Controllare l’intera catena produttiva, dalla fabbrica al negozio, è l’ideale per ottimizzare i guadagni.

Una salita è una discesa vista dal basso

Apriamo il vocabolario e sottolineiamo una parola: diversificare. Nuove fabbriche, nuovi prodotti. Qualche successo. Accompagnato da qualche fallimento. I nostri gelati non piacciono. I nostri prodotti per l’igiene non hanno il successo sperato. Serve qualcosa per dare una sferzata. Un centro ricerche. Sì, ci affidiamo alla ricerca. E, citando il colonnello Landa di Bastardi Senza Gloria, “facciamo un bingo”. Antivirus, programmi grafici, sistemi operativi.
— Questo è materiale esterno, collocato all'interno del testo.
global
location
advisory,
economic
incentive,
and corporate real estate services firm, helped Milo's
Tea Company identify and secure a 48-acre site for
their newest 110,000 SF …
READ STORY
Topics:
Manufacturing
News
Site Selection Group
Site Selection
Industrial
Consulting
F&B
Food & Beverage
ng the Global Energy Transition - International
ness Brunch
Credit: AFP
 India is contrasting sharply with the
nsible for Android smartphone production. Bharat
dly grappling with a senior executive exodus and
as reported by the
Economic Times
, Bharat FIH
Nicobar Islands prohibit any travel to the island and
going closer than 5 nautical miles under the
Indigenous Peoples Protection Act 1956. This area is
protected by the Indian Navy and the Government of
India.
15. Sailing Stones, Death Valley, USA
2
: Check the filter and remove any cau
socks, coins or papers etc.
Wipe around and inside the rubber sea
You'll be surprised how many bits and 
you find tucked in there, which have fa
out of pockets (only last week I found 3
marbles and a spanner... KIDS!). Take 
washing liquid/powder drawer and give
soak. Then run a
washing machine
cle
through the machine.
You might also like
La divisione informatica cresce a dismisura. E con essa i nostri guadagni. Ci troviamo davvero a navigare nell’oro. Ricompensiamo i nostri dipendenti migliori per evitare che siano attirati altrove dai “cacciatori di teste” e valutiamo le mosse successive. Edilizia o media? Decidiamo per la prima. Per comprare una rete televisiva ci sarà tempo. Costruiamo palazzi. Uno dopo l’altro. Affitto dopo affitto, ogni centesimo conta.

Soldi, soldi, soldi

Ora siamo a bordo della nostra fiammante auto sportiva. Ci fermiamo a un semaforo e ci guardiamo attorno. Noi questo incrocio lo conosciamo. Lui è lì. Il nostro primo negozio. Il nostro viaggio nei ricordi non poteva che terminare qui. Lo osserviamo con un sorriso sulle labbra. Dalle casse dell’autoradio, i Pink Floyd ci forniscono un interessante suggerimento “New car, caviar, four star daydream, think I’ll buy me a football team”.